It was his turn to receive a shock; Raven saw no point in prevaricating, "Dead." Emotion fought to wash into the words, to push its way out of its confinement through her face or her voice. But she said the words blankly, the constriction of her chest the only sign of feeling.

Scott visibly reeled, his brow creasing as if trying to comprehend the meaning of the word. He half muttered unintelligible words, moving and wringing his hands in a physical expression of disbelieving agitation.

The spectacle of the total and instant destruction of a delusion that has served to bring comfort for the best part of a lifetime was painful to watch.
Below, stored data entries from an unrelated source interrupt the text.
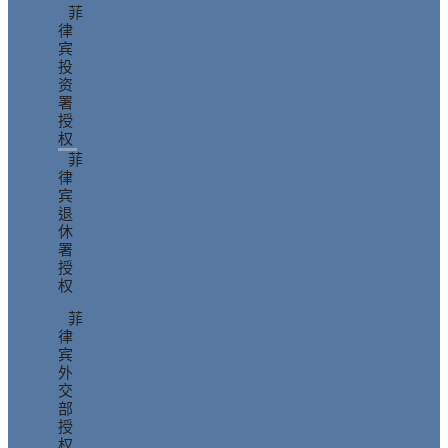
菲
律
宾
投
资
署
授
权
菲
律
宾
退
休
署
授
权
菲
律
宾
外
交
部
授
权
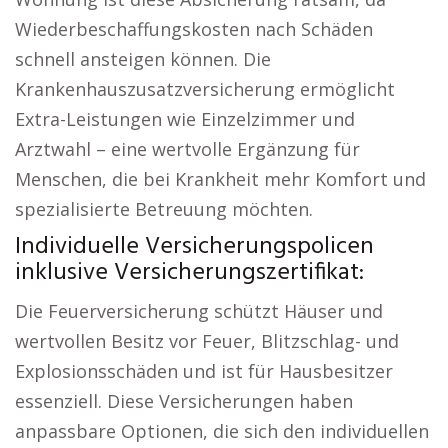
Wiederbeschaffungskosten nach Schäden
schnell ansteigen können. Die
Krankenhauszusatzversicherung ermöglicht
Extra-Leistungen wie Einzelzimmer und
Arztwahl – eine wertvolle Ergänzung für
Menschen, die bei Krankheit mehr Komfort und
spezialisierte Betreuung möchten.
Individuelle Versicherungspolicen
inklusive Versicherungszertifikat:
Die Feuerversicherung schützt Häuser und
wertvollen Besitz vor Feuer, Blitzschlag- und
Explosionsschäden und ist für Hausbesitzer
essenziell. Diese Versicherungen haben
anpassbare Optionen, die sich den individuellen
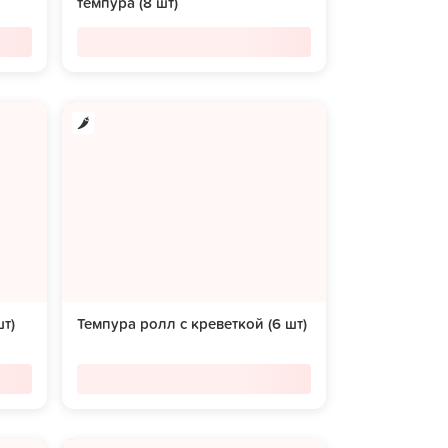
темпура (8 шт)
т)
Темпура ролл с креветкой (6 шт)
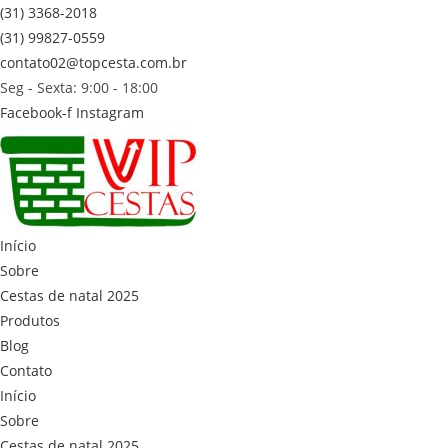
(31) 3368-2018
(31) 99827-0559
contato02@topcesta.com.br
Seg - Sexta: 9:00 - 18:00
Facebook-f
Instagram
Início
Sobre
Cestas de natal 2025
Produtos
Blog
Contato
Início
Sobre
Cestas de natal 2025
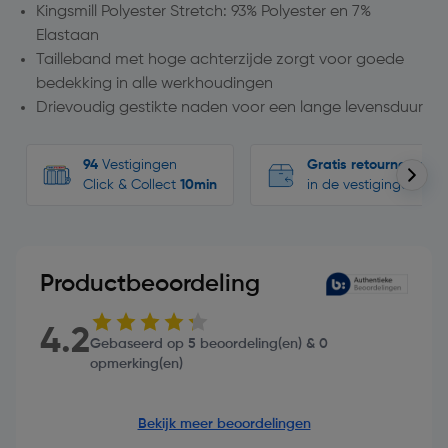
Kingsmill Polyester Stretch: 93% Polyester en 7%
Elastaan
Tailleband met hoge achterzijde zorgt voor goede
bedekking in alle werkhoudingen
Drievoudig gestikte naden voor een lange levensduur
94
Vestigingen
Gratis retourneren
Click & Collect
10min
in de vestigingen
Productbeoordeling
4.2
Gebaseerd op 5 beoordeling(en) & 0
opmerking(en)
Bekijk meer beoordelingen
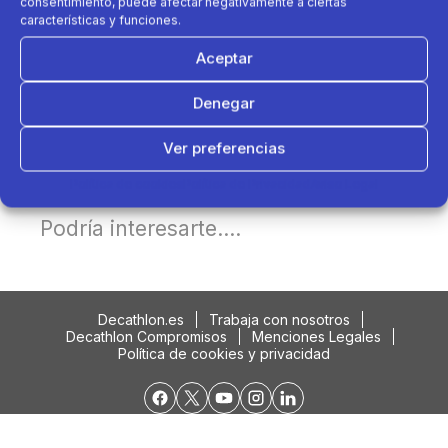
consentimiento, puede afectar negativamente a ciertas
características y funciones.
Aceptar
Denegar
Ver preferencias
Política de cookies
Política de Privacidad
Aviso Legal
Podría interesarte....
Decathlon.es
Trabaja con nosotros
Decathlon Compromisos
Menciones Legales
Política de cookies y privacidad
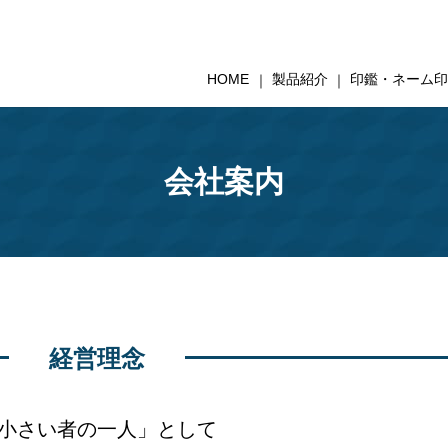
HOME
製品紹介
印鑑・ネーム
会社案内
経営理念
小さい者の一人」として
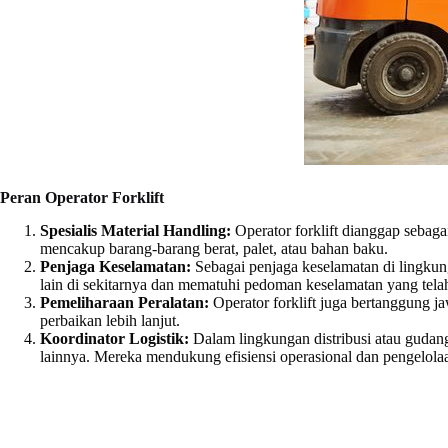
Peran Operator Forklift
Spesialis Material Handling:
Operator forklift dianggap sebag
mencakup barang-barang berat, palet, atau bahan baku.
Penjaga Keselamatan:
Sebagai penjaga keselamatan di lingkung
lain di sekitarnya dan mematuhi pedoman keselamatan yang telah
Pemeliharaan Peralatan:
Operator forklift juga bertanggung j
perbaikan lebih lanjut.
Koordinator Logistik:
Dalam lingkungan distribusi atau gudang
lainnya. Mereka mendukung efisiensi operasional dan pengelolaa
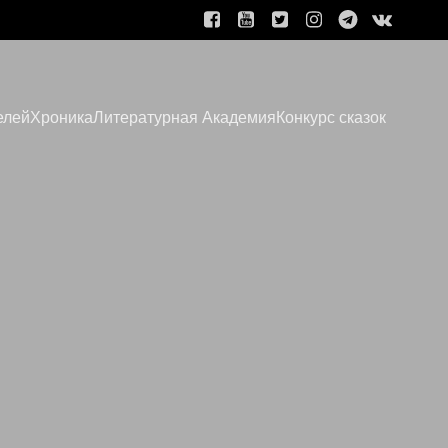
елей
Хроника
Литературная Академия
Конкурс сказок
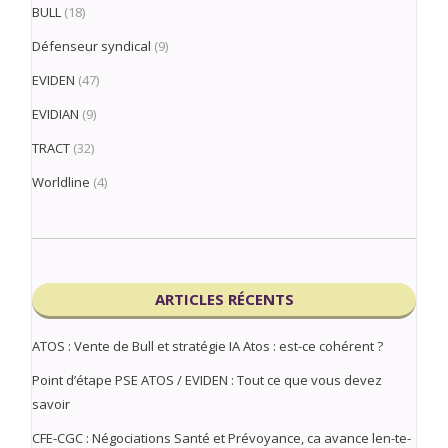
BULL
(18)
Défenseur syndical
(9)
EVIDEN
(47)
EVIDIAN
(9)
TRACT
(32)
Worldline
(4)
ARTICLES RÉCENTS
ATOS : Vente de Bull et stratégie IA Atos : est-ce cohérent ?
Point d’étape PSE ATOS / EVIDEN : Tout ce que vous devez
savoir
CFE-CGC : Négociations Santé et Prévoyance, ca avance len-te-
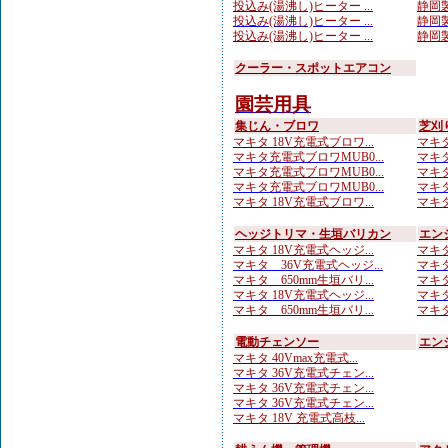
投込み(湯沸し)ヒーター ...
静岡製
投込み(湯沸し)ヒーター ...
静岡製
投込み(湯沸し)ヒーター ...
静岡製
クーラー・スポットエアコン
園芸用具
集じん・ブロワ
芝刈
マキタ 18V充電式ブロワ...
マキタ 
マキタ充電式ブロワMUB0...
マキタ
マキタ充電式ブロワMUB0...
マキタ
マキタ充電式ブロワMUB0...
マキタ
マキタ 18V充電式ブロワ...
マキタ
ヘッジトリマ・生垣バリカン
エン
マキタ 18V充電式ヘッジ...
マキタ
マキタ 36V充電式ヘッジ...
マキタ
マキタ 650mm生垣バリ...
マキタ
マキタ 18V充電式ヘッジ...
マキタ
マキタ 650mm生垣バリ...
マキタ
電動チェンソー
エン
マキタ 40Vmax充電式...
マキタ 36V充電式チェン...
マキタ 36V充電式チェン...
マキタ 36V充電式チェン...
マキタ 18V 充電式高枝...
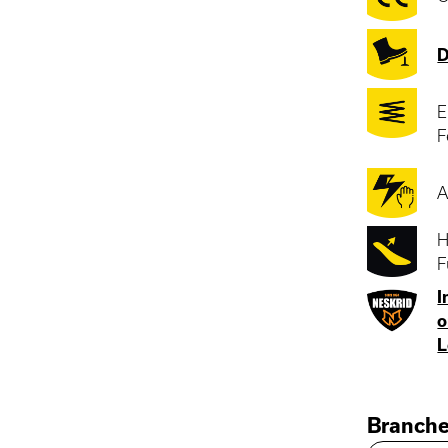
D
E
F
A
H
F
I
o
L
Branch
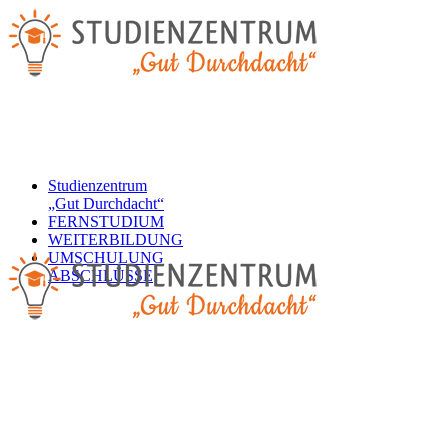
Studienzentrum
„Gut Durchdacht“
FERNSTUDIUM
WEITERBILDUNG
UMSCHULUNG
ABSCHLÜSSE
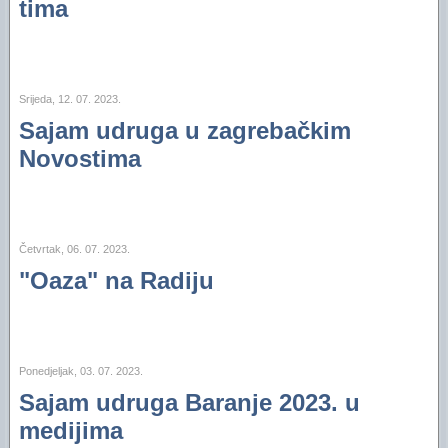
tima
Srijeda, 12. 07. 2023.
Sajam udruga u zagrebačkim
Novostima
Četvrtak, 06. 07. 2023.
"Oaza" na Radiju
Ponedjeljak, 03. 07. 2023.
Sajam udruga Baranje 2023. u
medijima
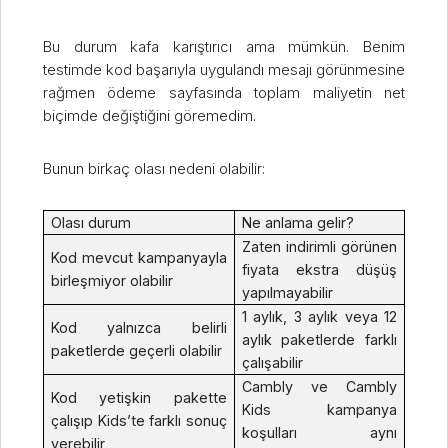
Bu durum kafa karıştırıcı ama mümkün. Benim
testimde kod başarıyla uygulandı mesajı görünmesine
rağmen ödeme sayfasında toplam maliyetin net
biçimde değiştiğini göremedim.
Bunun birkaç olası nedeni olabilir:
Olası durum
Ne anlama gelir?
Zaten indirimli görünen
Kod mevcut kampanyayla
fiyata ekstra düşüş
birleşmiyor olabilir
yapılmayabilir
1 aylık, 3 aylık veya 12
Kod yalnızca belirli
aylık paketlerde farklı
paketlerde geçerli olabilir
çalışabilir
Cambly ve Cambly
Kod yetişkin pakette
Kids kampanya
çalışıp Kids’te farklı sonuç
koşulları aynı
verebilir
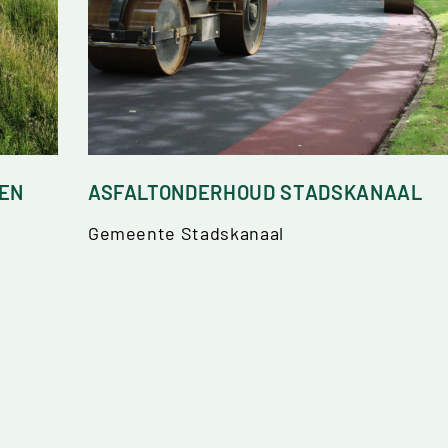
EN
ASFALTONDERHOUD STADSKANAAL
Gemeente Stadskanaal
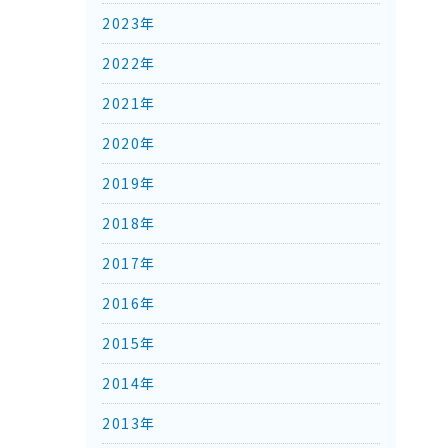
2023年
2022年
2021年
2020年
2019年
2018年
2017年
2016年
2015年
2014年
2013年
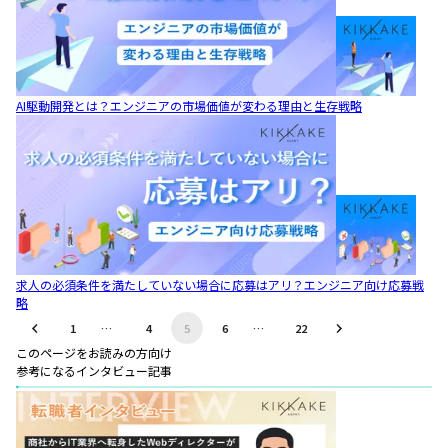
AI駆動開発とは？エンジニアの市場価値が変わる理由と生存戦略
求人の必須条件を満たしていない場合に応募はアリ？エンジニア向け応募戦
略
1
…
4
5
6
…
22
このページをお読みの方向け
参考になるインタビュー記事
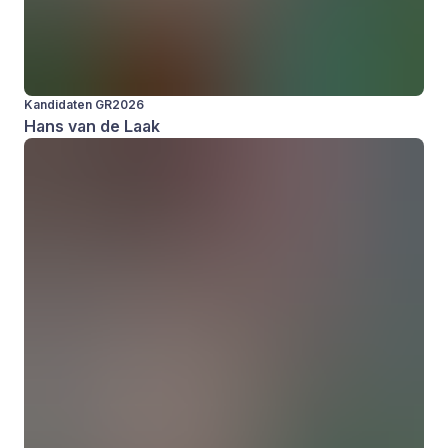
Kandidaten GR2026
Hans van de Laak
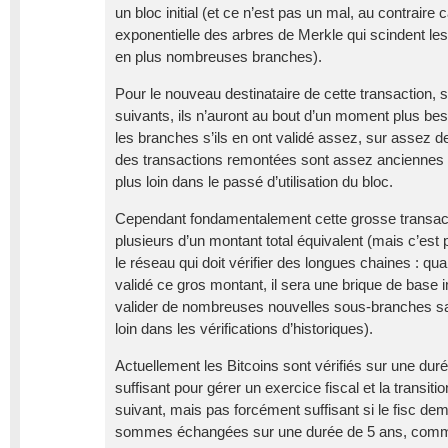
un bloc initial (et ce n’est pas un mal, au contraire c
exponentielle des arbres de Merkle qui scindent le
en plus nombreuses branches).
Pour le nouveau destinataire de cette transaction, s’i
suivants, ils n’auront au bout d’un moment plus be
les branches s’ils en ont validé assez, sur assez de
des transactions remontées sont assez anciennes 
plus loin dans le passé d’utilisation du bloc.
Cependant fondamentalement cette grosse transact
plusieurs d’un montant total équivalent (mais c’est
le réseau qui doit vérifier des longues chaines : qu
validé ce gros montant, il sera une brique de base
valider de nombreuses nouvelles sous-branches sa
loin dans les vérifications d’historiques).
Actuellement les Bitcoins sont vérifiés sur une duré
suffisant pour gérer un exercice fiscal et la transitio
suivant, mais pas forcément suffisant si le fisc dem
sommes échangées sur une durée de 5 ans, comme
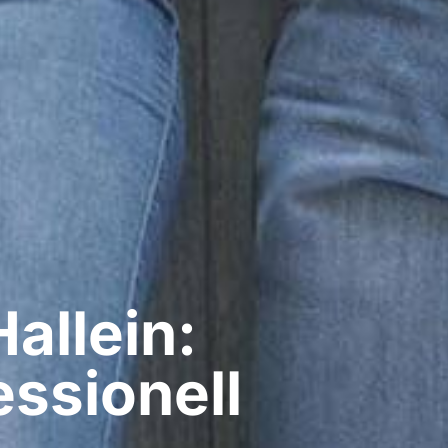
allein:
ssionell​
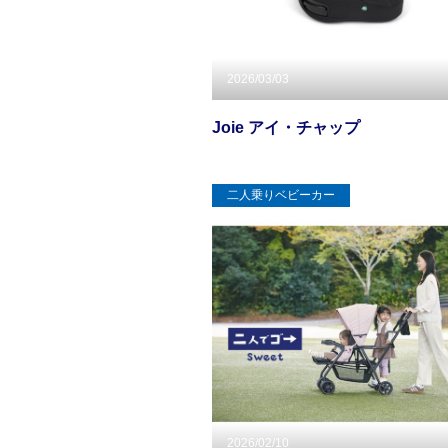
2026/03/03
Joie アイ・チャップ
二人乗りベビーカー
2026/02/10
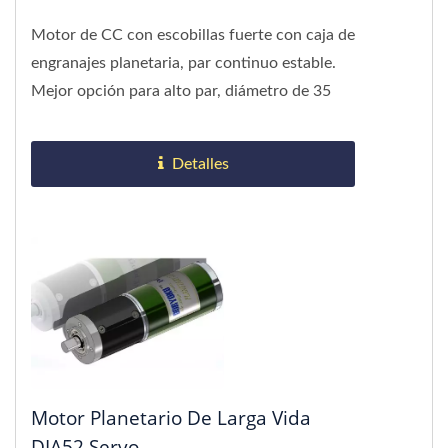
Motor de CC con escobillas fuerte con caja de
engranajes planetaria, par continuo estable.
Mejor opción para alto par, diámetro de 35
mm.
Detalles
Motor Planetario De Larga Vida
DIA52 Servo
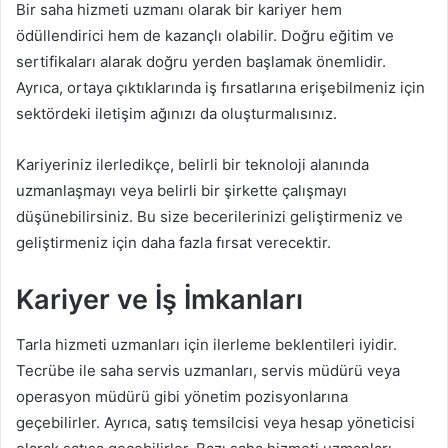
Bir saha hizmeti uzmanı olarak bir kariyer hem
ödüllendirici hem de kazançlı olabilir. Doğru eğitim ve
sertifikaları alarak doğru yerden başlamak önemlidir.
Ayrıca, ortaya çıktıklarında iş fırsatlarına erişebilmeniz için
sektördeki iletişim ağınızı da oluşturmalısınız.
Kariyeriniz ilerledikçe, belirli bir teknoloji alanında
uzmanlaşmayı veya belirli bir şirkette çalışmayı
düşünebilirsiniz. Bu size becerilerinizi geliştirmeniz ve
geliştirmeniz için daha fazla fırsat verecektir.
Kariyer ve İş İmkanları
Tarla hizmeti uzmanları için ilerleme beklentileri iyidir.
Tecrübe ile saha servis uzmanları, servis müdürü veya
operasyon müdürü gibi yönetim pozisyonlarına
geçebilirler. Ayrıca, satış temsilcisi veya hesap yöneticisi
Eventually Scott summoned up enough courage to ask the strangled question, "How long?"

"Years now," replied Raven, sorrow and pity mixing in her deep eyes, "I'm sorry." She was.

The man across the table in the room that had suddenly become cold managed to break the flow of sorrow within him to request, "Tell me, how?"

Raven told him, from the story of Azarath to her own birth to the coming of Trigon to the very moment of Azar's death itself.

By the end of the story Scott had succeeded in calming himself down. When Raven related the circumstances of her mentor's death he muttered to pronounced to the world at large, "I should have been there, I should have died at her side." At that moment compassion, one of the emotions whirling chaotically at the apex of her Raven's mind came to the fore and she reached out an arm and patted him on his shoulder.

He lifted his head from his hand, "You were the last person she saw. I hope you realise how much of a blessing that is."

Raven nodded solemnly, oh yes, she knew. She knew better than anyone just how much of a blessing that was.

Scott lifted himself from his chair, his breathing deep but largely controlled. "Please, come with me, I have something that you must see."

Raven raised an eyebrow in her customary fashion and followed his footfalls through the halls of his manor house. The long chambers ran from north to south and their massive French windows faced out to the east, giving a spectacular view of the mountain around which the city was built. You could look across the wide pedestrian clogged road that ran from the summit of the mount down to the waterfront to see the gothic towers of the early colonial cathedral and the gilt frontage of the court building, which had been removed from the estate of the mayor when it was decided that democratically elected rulers should not live in buildings composed mainly of marble and gold leaf.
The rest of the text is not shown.